Muita gente falava que Casa Grande e Senzala teria inventado o mito da democracia racial. Reli o livro, com atenção redobrada, e não encontrei a expressão “democracia racial” em nenhuma de suas páginas. Agora, sem esse alvo fácil,  todo mundo ataca a idéia, essa sim tipicamente freyreana, de “equilíbrio de antagonismos” quase como se fosse sinônimo de “democracia racial”. Nada pode estar mais longe do pensamento de Gilberto: equilíbrio não seria resolução ou fusão dos antagonismos. A tendência para o equilíbrio vive em luta constante com várias tendências antagônicas. Sem trégua, sem final feliz, sem conclusão. Gilberto é “mal-resolvido” sim: por convicção, pois não existe resolução útil para os problemas que quis estudar.

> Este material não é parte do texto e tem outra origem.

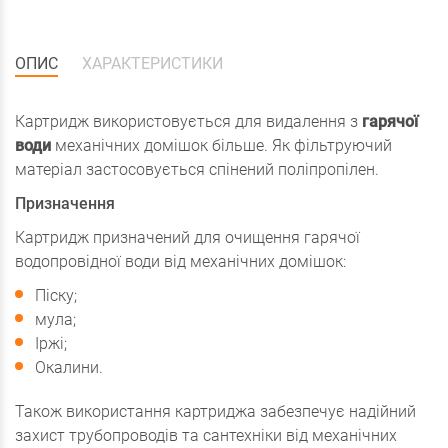
ОПИС
ХАРАКТЕРИСТИКИ
Картридж використовується для видалення з
гарячої
води
механічних домішок більше. Як фільтруючий
матеріал застосовується спінений поліпропілен.
Призначення
Картридж призначений для очищення гарячої
водопровідної води від механічних домішок:
Піску;
мула;
Іржі;
Окалини.
Також використання картриджа забезпечує надійний
захист трубопроводів та сантехніки від механічних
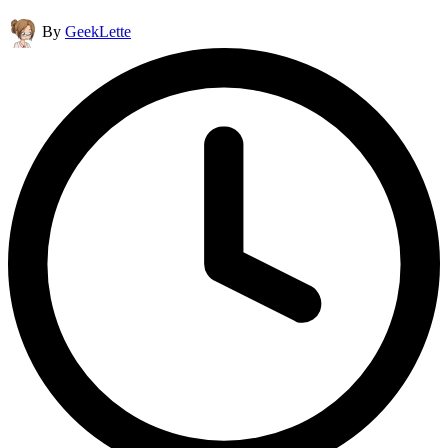
Posted
By
GeekLette
by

A realidade é que é mal-resolvidíssima.

A defesa constante do contraditório, do diverso, do não definido e do inconcluso está presente nos textos de Gilberto desde os seus primeiros artigos de jornal, enunciadas de forma muitas vezes deliciosamente petulante, e sempre com estilo impecável e esperto. Escrevendo sobre o livro História da Civilização, de seu mentor Oliveira Lima, Gilberto não se intimida e anuncia as bases bem-humoradas e movediças de seu projeto intelectual, de poligamia com muitas maneiras de ver/viver a vida: “Há no livro do Sr. Oliveira espantosas afirmativas em tom categórico. São poucas felizmente. […] As opiniões definitivas… É perigoso ter opiniões definitivas. Perigoso, porém fácil. É mais fácil formar uma opinião que fazer um laço na gravata. […] A verdade anda sempre de Paris. É rebelde à monogamia.”

Sábio e saboroso conselho para um principiante colunista. A tentação de ter opiniões definitivas, de preferência indignadas (como disse uma vez Contardo Calligaris: a indignação é a forma mais barata de inteligência…), são estupidamente fáceis, e fazem tanto sucesso… O complexo, muitas vezes, é impopular, não levanta as massas, não parece lógico… Gilberto não tinha simpatia pela lógica, descrita como “gelo resvaladio sobre cuja superfície não ouso patinar” (Diário de Pernambuco, 03-08-1924, ainda não digitalizado pela Biblioteca Virtual Gilberto Freyre). Citei tudo isso na minha fala na Flip. Lancei um desafio: vamos radicalizar Gilberto? Sim, o “elogio da mestiçagem” foi usado muitas vezes para negar o racismo existente no Brasil. Precisamos desconectar esse orgulho de ser mestiço de tudo que há de reacionário em seu passado, transformando-o em nossa arma mais poderosa, radical e original de combate ao racismo. Para começar: reler Gilberto. Com outros olhos, sem preconceitos. Como opiniões sempre renovadas, sem conclusões.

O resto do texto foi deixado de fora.